In almost every programming language you can quickly run into problems that the app establishes connections but never closes them. Some programming languages ” automatically” close unused connections, and this sometimes works better, sometimes worse. It is good practice to monitor if the “promises” of the vendors do work.
Such open connections (I/O, databases, net/HTTP requests, etc.) accumulate over time until there are no more free connections. Boom, in simple words: the app stopped working. The annoying thing is that the app may not crash (depending on your error handling!), it just often can’t establish new connections and doesn’t work as expected.
I don’t want to go into the details of how to solve such problems here, because they depend on the programming language you choose and, above all, on your programming style and how you handled errors. But the most important thing is to recognize such errors at.

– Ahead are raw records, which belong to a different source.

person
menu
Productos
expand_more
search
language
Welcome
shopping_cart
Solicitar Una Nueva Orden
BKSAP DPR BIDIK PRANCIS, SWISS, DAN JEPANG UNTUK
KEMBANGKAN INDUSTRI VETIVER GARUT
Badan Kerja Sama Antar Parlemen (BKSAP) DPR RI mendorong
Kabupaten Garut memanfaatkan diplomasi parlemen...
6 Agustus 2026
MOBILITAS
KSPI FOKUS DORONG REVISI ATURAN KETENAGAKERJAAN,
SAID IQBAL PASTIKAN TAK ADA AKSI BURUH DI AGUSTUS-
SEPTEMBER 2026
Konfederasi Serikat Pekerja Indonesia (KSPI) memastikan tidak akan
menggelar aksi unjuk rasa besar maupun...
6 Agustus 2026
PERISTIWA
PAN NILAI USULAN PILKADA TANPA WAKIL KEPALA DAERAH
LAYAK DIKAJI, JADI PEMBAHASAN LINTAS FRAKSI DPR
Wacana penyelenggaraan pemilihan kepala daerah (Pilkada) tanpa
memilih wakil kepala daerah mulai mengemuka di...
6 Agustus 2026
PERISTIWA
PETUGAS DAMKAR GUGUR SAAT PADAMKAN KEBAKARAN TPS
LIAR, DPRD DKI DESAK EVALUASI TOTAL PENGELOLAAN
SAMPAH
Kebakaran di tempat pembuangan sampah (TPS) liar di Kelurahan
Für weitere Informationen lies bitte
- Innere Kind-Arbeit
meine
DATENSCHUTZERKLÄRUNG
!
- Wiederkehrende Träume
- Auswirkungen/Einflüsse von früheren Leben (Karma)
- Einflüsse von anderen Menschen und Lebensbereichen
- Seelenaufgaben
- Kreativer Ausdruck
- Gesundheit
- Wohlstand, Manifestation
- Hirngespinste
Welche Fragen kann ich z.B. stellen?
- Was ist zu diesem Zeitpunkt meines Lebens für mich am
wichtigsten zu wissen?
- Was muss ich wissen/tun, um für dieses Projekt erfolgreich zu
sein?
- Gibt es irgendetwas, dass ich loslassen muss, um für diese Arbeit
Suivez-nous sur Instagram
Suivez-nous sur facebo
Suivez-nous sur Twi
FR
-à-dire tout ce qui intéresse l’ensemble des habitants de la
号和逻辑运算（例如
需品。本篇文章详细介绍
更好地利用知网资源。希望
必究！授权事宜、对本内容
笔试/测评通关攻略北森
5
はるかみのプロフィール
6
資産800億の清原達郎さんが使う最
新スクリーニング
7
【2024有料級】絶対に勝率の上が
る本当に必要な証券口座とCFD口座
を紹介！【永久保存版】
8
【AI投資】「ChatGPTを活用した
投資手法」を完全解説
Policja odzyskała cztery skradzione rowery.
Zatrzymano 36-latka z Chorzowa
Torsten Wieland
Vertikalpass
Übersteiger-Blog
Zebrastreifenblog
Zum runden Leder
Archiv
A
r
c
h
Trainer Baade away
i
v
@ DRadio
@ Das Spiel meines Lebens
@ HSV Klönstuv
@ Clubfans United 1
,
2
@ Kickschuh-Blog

In Golang, for example, you might get error messages like the following:
accept4: too many open files; retrying in 1s
And especially newbies might now be completely lost.
At some point the server was full and no more free connections were possible.
The following command can be used to check how many connections a specific process is using:
lsof -p -r 10
The PID is the ID of the process, which can be found using the top command, for example. The 10 stands for 10 seconds in this example and means that the command is executed every 10 seconds.
Most of the time, however, we want to check services that have a name. In this case, we can combine the pidof command with lsof:
lsof -p $(pgrep -o -x bes) -r 10
My service is called “bes”. The command above gets the PID of “bes” and every 10 seconds runs the lsof with that PID and makes a list of how many connections “bes” is creating. You only need to replace “bes” with the name of the service you want to monitor, for instance, nginx.
In this case “only” 8. Yesterday it was still 2000 and growing until the app broke overnight ;-). I had created a leak in one of my apps because I forgot to close a MongoDB connection.
Good luck identifying such leaks in your programs!